Editorial: Prepare for tuition hikes



For a state that bleeds blue, the Bluegrass state showed its true colors Tuesday night when Republican candidate Matt Bevin was elected as the next governor.

Republicans rejoiced at the dismantling of Gov. Steve Beshear’s signature health care achievement, and imminent cuts in spending, which to students’ dismay will likely include higher education.

Bevin promised that if he were elected he would disband Kynect, the state’s health insurance market established under the Affordable Care Act.

Related: Kentuckians vote for change with Bevin

Kentucky had one of the highest rates of uninsured citizens before the act was implemented and is now considered one of its major successes.

If Bevin were to disband Kynect, it could threaten the health insurance coverage of thousands of Kentuckians. Counties that suffer economically will see benefits they depend on disappear.

And while the pension crisis seems like an irrelevant topic to many college students, increase in tuition is not. When Bevin’s promise to fund previous pensions and begin a 401(k) style contribution plan for future employees without increases in taxes hits the fan, it will likely cause the state to dip into discretionary funding.

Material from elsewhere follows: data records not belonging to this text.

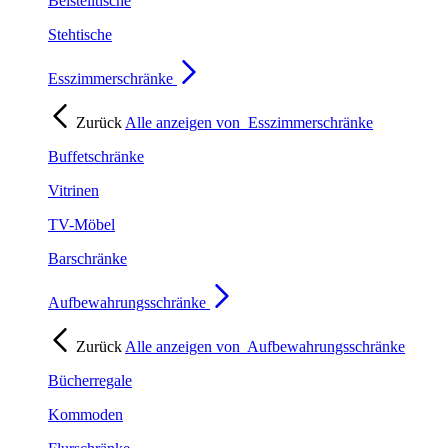
Beistelltische
Stehtische
Esszimmerschränke
Zurück
Alle anzeigen von
Esszimmerschränke
Buffetschränke
Vitrinen
TV-Möbel
Barschränke
Aufbewahrungsschränke
Zurück
Alle anzeigen von
Aufbewahrungsschränke
Bücherregale
Kommoden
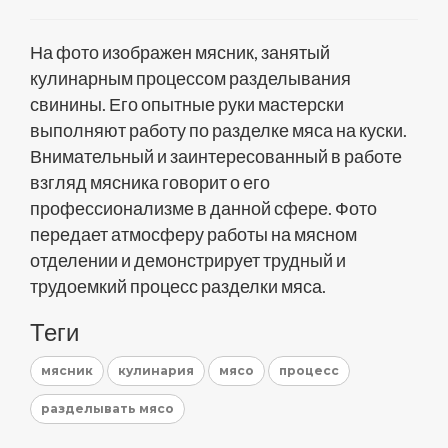
На фото изображен мясник, занятый
кулинарным процессом разделывания
свинины. Его опытные руки мастерски
выполняют работу по разделке мяса на куски.
Внимательный и заинтересованный в работе
взгляд мясника говорит о его
профессионализме в данной сфере. Фото
передает атмосферу работы на мясном
отделении и демонстрирует трудный и
трудоемкий процесс разделки мяса.
Теги
мясник
кулинария
мясо
процесс
разделывать мясо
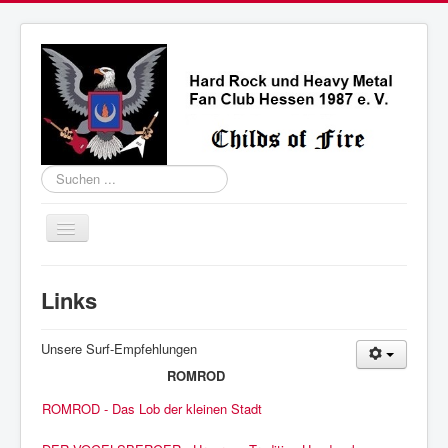
Suchen
...
Aktuelles
Links
Termine
Romröder Metal Night
Unsere Surf-Empfehlungen
ROMROD
Wir über uns
ROMROD - Das Lob der kleinen Stadt
Kontakt
Links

“If those pensions suck up the resources that the state’s pulling in, you can expect the tuition for college students is going to get much worse,” associate professor of political science Stephen Voss said.

Related: Looking forward with Governor-Elect Matt Bevin’s proposed policies

Kentucky’s spending on higher education is almost 27 percent, which is higher than any other state. With less state funding toward scholarships and grants, universities will have no choice but to increase tuition.

“As long as they have no fear of students and their parents who are paying big tuition bills, they’re not going to respond, especially compared to the fear of raising taxes,” political science professor Donald Gross said.

If Bevin decided to let the pension crisis continue, the state could face bankruptcy and  students would suffer.

“It threatens our bond ratings, it threatens the state budget,” Voss said. “The policy area most likely to suffer is education, investment and beyond, and that includes higher education.”

If the state were to go bankrupt, UK’s credit score would be so abysmal any renovations or projects the university would undertake would come with increased interest rates that may end up being paid for by higher tuition rates.